So, we’ve already seen how the stack works and how we can read the name of the currently executing binary off the stack. Now it’s time to actually parse command line arguments that come after the name of the binary. Reading the arguments is a little bit more complicated because we do not know in advance how many there will be.
Luckily for us, the kernel gives us a little help. Before execution of our program begins the kernel reads all the space separated arguments after the binary name. It puts these arguments into one chunk of contiguous memory as null terminated strings. Then it puts the address of this piece of memory on the stack. Finally, it puts the number of command line arguments it saw onto the stack.
So, the first thing we do is read the number of command line arguments off the stack. Then we read the address of the start of the strings. Then we iterate over this block of memory, printing each string as we see it. We know how many arguments to expect, so when we have seen that many we quit.
OK, it’s time to look at the code!
.equ NULL, 0
.section .data
NEW_LINE: .byte 10
.section .text
.globl _start
_start:
popq %rbx
decq %rbx
cmpq $0, %rbx
je exit_with_error
popq %r13 # The name of the currently executing binary
popq %r13
movq $0, %r8 # number of nulls seen so far
movq $0, %r9 # number of characters since last null
movq $0, %r10 # number of characters up to last null
movq $0, %r12 # number of characters seen so far
loop_start:
movq (%r13,%r12,1),%rax
incq %r9
incq %r12
cmp $NULL,%al
jne loop_start
movq %r9, %rdx
movq %r13, %rsi
addq %r10, %rsi
movq $1, %rax
movq $1, %rdi
syscall
movq $1, %rdx
movq $NEW_LINE, %rsi
movq $1, %rax
movq $1, %rdi
syscall
addq %r9, %r10
movq $0,%r9
incq %r8
cmpq %r8,%rbx
je exit
jmp loop_start
exit:
movq $60, %rax
movq $0, %rdi
syscall
exit_with_error:
movq $60, %rax
movq $-1, %rdi
syscall
First we pop the number of command line arguments off the stack into the rbx
register. We decrement this value with decq
because it will include the name of the binary itself. We check that there are a non-zero number of command line arguments. Then we pop the binary name, which we won’t be using. After that we pop the memory address of the actual arguments into r13
.
Next we set up four different registers as counters we will use when looping over the command line arguments. As the strings in memory are null-terminated we can keep track of them via null characters. So, the counters are: the number of nulls we have seen so far, the number of characters we have seen since the last null, the number of characters that came before the last null and the total number of characters we have seen overall.

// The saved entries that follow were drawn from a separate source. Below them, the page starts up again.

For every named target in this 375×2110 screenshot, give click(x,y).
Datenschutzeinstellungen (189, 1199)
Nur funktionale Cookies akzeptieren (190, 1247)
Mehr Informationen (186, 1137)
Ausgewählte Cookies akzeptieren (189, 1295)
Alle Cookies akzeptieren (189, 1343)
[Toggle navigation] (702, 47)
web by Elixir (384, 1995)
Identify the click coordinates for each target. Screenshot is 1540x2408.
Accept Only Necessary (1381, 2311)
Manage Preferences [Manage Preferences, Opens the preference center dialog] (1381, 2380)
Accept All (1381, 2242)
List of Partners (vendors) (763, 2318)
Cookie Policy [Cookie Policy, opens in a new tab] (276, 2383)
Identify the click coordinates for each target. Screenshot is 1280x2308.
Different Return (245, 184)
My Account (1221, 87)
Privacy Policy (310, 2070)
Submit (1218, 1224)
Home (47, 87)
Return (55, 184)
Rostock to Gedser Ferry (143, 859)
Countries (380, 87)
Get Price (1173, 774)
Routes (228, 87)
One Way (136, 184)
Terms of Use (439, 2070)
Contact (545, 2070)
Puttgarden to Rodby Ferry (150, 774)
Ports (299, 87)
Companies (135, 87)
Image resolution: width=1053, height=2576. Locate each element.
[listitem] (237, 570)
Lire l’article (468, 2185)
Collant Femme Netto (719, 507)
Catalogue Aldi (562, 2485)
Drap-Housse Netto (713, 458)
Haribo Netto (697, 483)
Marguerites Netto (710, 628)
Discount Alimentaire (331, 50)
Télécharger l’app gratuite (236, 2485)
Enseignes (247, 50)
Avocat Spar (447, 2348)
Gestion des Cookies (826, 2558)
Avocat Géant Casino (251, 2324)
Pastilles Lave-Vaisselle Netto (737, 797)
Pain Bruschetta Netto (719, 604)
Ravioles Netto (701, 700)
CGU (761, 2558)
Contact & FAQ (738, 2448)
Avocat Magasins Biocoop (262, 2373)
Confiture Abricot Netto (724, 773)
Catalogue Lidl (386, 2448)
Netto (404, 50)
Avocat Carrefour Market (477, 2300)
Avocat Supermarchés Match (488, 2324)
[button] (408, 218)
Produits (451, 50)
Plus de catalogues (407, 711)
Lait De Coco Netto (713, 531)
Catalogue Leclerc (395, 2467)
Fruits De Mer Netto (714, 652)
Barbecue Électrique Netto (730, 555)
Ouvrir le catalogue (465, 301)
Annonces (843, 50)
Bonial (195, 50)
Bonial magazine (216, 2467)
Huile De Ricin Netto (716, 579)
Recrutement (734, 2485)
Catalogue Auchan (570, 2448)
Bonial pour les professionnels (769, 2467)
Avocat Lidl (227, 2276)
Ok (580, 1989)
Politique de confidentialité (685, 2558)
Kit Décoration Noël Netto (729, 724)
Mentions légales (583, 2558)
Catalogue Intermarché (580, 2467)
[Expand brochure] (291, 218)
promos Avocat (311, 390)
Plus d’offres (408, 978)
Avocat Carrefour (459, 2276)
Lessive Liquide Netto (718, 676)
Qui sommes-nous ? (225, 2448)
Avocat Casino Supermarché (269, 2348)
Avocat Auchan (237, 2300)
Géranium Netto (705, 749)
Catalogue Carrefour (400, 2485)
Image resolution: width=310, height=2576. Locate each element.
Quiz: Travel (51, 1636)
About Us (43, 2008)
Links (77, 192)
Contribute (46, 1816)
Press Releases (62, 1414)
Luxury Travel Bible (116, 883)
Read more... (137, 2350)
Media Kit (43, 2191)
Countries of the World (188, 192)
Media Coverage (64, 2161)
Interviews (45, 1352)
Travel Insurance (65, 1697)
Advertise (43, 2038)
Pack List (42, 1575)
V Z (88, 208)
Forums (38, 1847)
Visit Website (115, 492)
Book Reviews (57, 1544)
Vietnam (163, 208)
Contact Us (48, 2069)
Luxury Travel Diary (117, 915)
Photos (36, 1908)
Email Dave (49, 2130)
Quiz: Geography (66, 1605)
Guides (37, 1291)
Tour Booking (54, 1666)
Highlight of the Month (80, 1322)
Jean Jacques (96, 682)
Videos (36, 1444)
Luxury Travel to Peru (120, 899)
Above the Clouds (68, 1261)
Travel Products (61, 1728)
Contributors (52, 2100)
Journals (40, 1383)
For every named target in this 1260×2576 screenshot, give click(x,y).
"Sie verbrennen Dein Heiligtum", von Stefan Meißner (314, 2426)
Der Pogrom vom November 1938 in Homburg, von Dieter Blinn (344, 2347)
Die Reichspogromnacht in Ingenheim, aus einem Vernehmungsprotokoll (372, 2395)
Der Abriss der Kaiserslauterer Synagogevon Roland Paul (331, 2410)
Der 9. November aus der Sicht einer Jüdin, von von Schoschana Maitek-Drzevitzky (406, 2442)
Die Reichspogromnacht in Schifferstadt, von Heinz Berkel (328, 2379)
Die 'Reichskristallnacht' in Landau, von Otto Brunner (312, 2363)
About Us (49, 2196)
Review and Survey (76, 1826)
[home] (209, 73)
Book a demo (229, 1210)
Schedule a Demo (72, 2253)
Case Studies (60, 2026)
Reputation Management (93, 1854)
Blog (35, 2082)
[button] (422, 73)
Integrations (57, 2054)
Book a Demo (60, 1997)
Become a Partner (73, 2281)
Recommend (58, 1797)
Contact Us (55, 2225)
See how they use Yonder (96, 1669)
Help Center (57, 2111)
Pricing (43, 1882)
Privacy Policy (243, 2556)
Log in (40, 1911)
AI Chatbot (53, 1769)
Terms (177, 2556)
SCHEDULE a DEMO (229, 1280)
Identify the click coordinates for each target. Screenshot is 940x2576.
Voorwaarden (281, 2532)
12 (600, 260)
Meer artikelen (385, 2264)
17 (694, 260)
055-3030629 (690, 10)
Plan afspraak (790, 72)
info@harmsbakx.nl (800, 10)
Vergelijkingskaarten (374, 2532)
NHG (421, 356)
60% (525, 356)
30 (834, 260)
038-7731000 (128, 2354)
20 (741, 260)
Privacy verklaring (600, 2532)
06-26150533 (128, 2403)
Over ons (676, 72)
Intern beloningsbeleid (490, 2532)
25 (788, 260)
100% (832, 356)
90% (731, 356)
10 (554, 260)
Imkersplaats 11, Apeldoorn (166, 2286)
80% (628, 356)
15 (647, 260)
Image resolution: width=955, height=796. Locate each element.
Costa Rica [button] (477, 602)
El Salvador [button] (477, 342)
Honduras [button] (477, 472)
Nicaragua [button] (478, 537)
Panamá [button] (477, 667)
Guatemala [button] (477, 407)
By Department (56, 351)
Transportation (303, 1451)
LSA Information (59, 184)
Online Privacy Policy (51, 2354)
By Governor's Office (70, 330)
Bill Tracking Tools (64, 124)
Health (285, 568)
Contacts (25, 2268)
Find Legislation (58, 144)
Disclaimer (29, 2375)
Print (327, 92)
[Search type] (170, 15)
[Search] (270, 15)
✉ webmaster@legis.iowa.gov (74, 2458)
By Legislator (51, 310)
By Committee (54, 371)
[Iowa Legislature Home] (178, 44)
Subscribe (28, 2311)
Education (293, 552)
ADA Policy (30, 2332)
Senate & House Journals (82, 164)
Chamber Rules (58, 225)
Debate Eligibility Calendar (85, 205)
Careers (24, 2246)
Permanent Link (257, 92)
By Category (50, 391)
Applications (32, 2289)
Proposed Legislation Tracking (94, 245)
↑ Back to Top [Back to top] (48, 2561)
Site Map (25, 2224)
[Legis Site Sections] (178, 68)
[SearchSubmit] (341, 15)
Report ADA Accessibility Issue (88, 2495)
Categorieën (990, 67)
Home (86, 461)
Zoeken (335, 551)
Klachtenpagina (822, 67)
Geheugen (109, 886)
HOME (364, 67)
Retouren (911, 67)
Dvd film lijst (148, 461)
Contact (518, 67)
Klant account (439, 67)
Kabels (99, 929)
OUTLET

movq $0, %r8 # number of nulls seen so far
movq $0, %r9 # number of characters since last null
movq $0, %r10 # number of characters up to last null
movq $0, %r12 # number of characters seen so far
Now the loop itself begins. The first part of this loop indexes into the memory location beginning at r13
until we see a null character, incrementing r9
and r12
as we go.
loop_start:
movq (%r13,%r12,1),%rax
incq %r9
incq %r12
cmp $NULL,%al
jne loop_start
Whenever we do see a null character we proceed to the next section. This is where we write the current string to the terminal.
movq %r9, %rdx
movq %r13, %rsi
addq %r10, %rsi
movq $1, %rax
movq $1, %rdi
syscall
movq $1, %rdx
movq $NEW_LINE, %rsi
movq $1, %rax
movq $1, %rdi
syscall
The register r9
contains the number of characters since the last null, so that is the length of the current string. The memory address of the start of this block of memory is in r13
, the number of characters that we saw up to the last null are in r10
, so the memory address of the start of this string is the sum of those two values. We also print a newline so make our output a little prettier.
Once we have outputted the current string, we update our other counters and check to see if we have read all the command line arguments.
addq %r9, %r10
movq $0,%r9
incq %r8
cmpq %r8,%rbx
je exit
jmp loop_start
First we update the value in r10
to contain the number of characters up to the null we have just seen by adding on the value in r9
. Then we reset r9
to zero. Register r8
keeps track of the number of nulls we have seen so far, so we increment it and compare against rbx
. If they are equal, we jump straight to the exit. Otherwise we jump back to the start of the loop and carry on.
So, we now know how to parse our command lines. The kernel also copies the current environment variables into memory and leaves a pointer to them on the stack. These are a little bit harder to parse, so we will ignore them for now.